Mystara is the exploration setting, like Ravenloft is the horror setting or Birthright is the high politics setting. You've got multiple nations that are analogies of real-world nations like Byzantine Roman, Arabia or Polynesia. The difference between the Mystara nations and other fantasy nations is few of the Mystara nations are fully explored, it's up to the players to hack through the jungles and cross the deserts to find the mysteries of the setting. Then at higher levels, the party members are usually given domains as a reward for their service and then they can manage the domains or use them as a base of operations.

It's pretty different from other D&D settings because it evolved from the BECMI rules rather than the AD&D rules, meaning a lot of the monsters you see shared in Forgotten Realms or Greyhawk never appeared in Mystara. There's no drow, instead, there are Shadow Elves, which share nothing in common with the drow except their choice of domiciles. The duergar were replaced by the insane and cursed modrigswerg which are much, much worse. Mystara loses half races and the like because in the fluff interbreeding was difficult and the offspring just resembled one race or the other. But where you lose things like dragonborn, tieflings or half-elves there's sidhe, lupin, rakasta and the like. For every race you lose another takes its place. It makes for a unique experience if you are just familiar with Forgotten Realms. You're not going to find the Mos Eisley style bars like in the Realms, the setting's nations are largely homogeneous with a few exceptions.

The setting expanded with new supplements. When Arneson was welcomed back to TSR and allowed to create his Blackmoor setting it was placed in Mystara's distant past, then they blew it up because TSR loved nuking its settings. Another boxed set created a world within a world as the Immortals preserved dying civilizations in the Hollow World beneath the Known World. When the setting was converted to 2nd edition in the dying days we were given Red Steel, which is a plot of territory known for being plagued with an invasive curse that infects everyone present and forces them to rely on a magical metal to stay alive. Another aspect was there were no gods, they had immortals which were ascended mortals that served as the patrons of the clerics. Players could strive to become one of the immortals, though it was quite difficult and usually lethal. Still, 'you get to be a god' was a major selling point to players looking at the campaign.

Mystara is known for it's gonzo magic, but that's just a part of it. Not all the nations obsessed over magic like the magiocracies of Glantri and Alphatia.
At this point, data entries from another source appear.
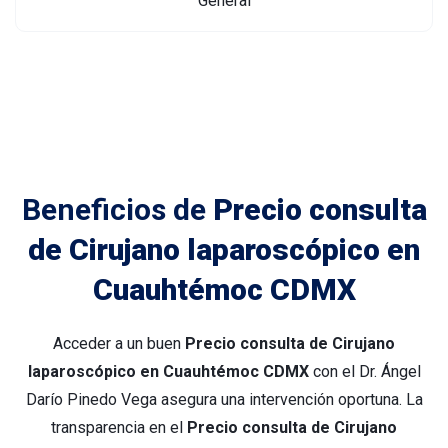
Beneficios de
Precio consulta
de Cirujano laparoscópico en
Cuauhtémoc CDMX
Acceder a un buen
Precio consulta de Cirujano
laparoscópico en Cuauhtémoc CDMX
con el Dr. Ángel
Darío Pinedo Vega asegura una intervención oportuna. La
transparencia en el
Precio consulta de Cirujano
Most of the settings were more based in historical expies with some fantasy elements thrown in for taste. Nonhuman races are usually found only in large numbers in their own nations. One major aspect of the setting is the cold war feel between the two major empires. Thyatis and Alphatia are equally matched in power, and if war breaks out they would devastate everybody around them without really harming each other. Not as pronounced as Greyhawk but it's always in the background. When Mystara got its setting nuke with Wrath of the Immortals it removed the cold war tension and was the base break for the setting for a lot of players, one of the reasons why a large number of Mystara players keep to the original timeline and work from there.

This is the first video in the series, though it's a bit of an old shame because I wasn't that good at the beginning. It does get a lot better however.
 

aramis erak

Legend
For me, Mystara is about the patchwork. Each regional sourcebook is a different one.

Plus, I like the demihuman classes as presented in the supplements.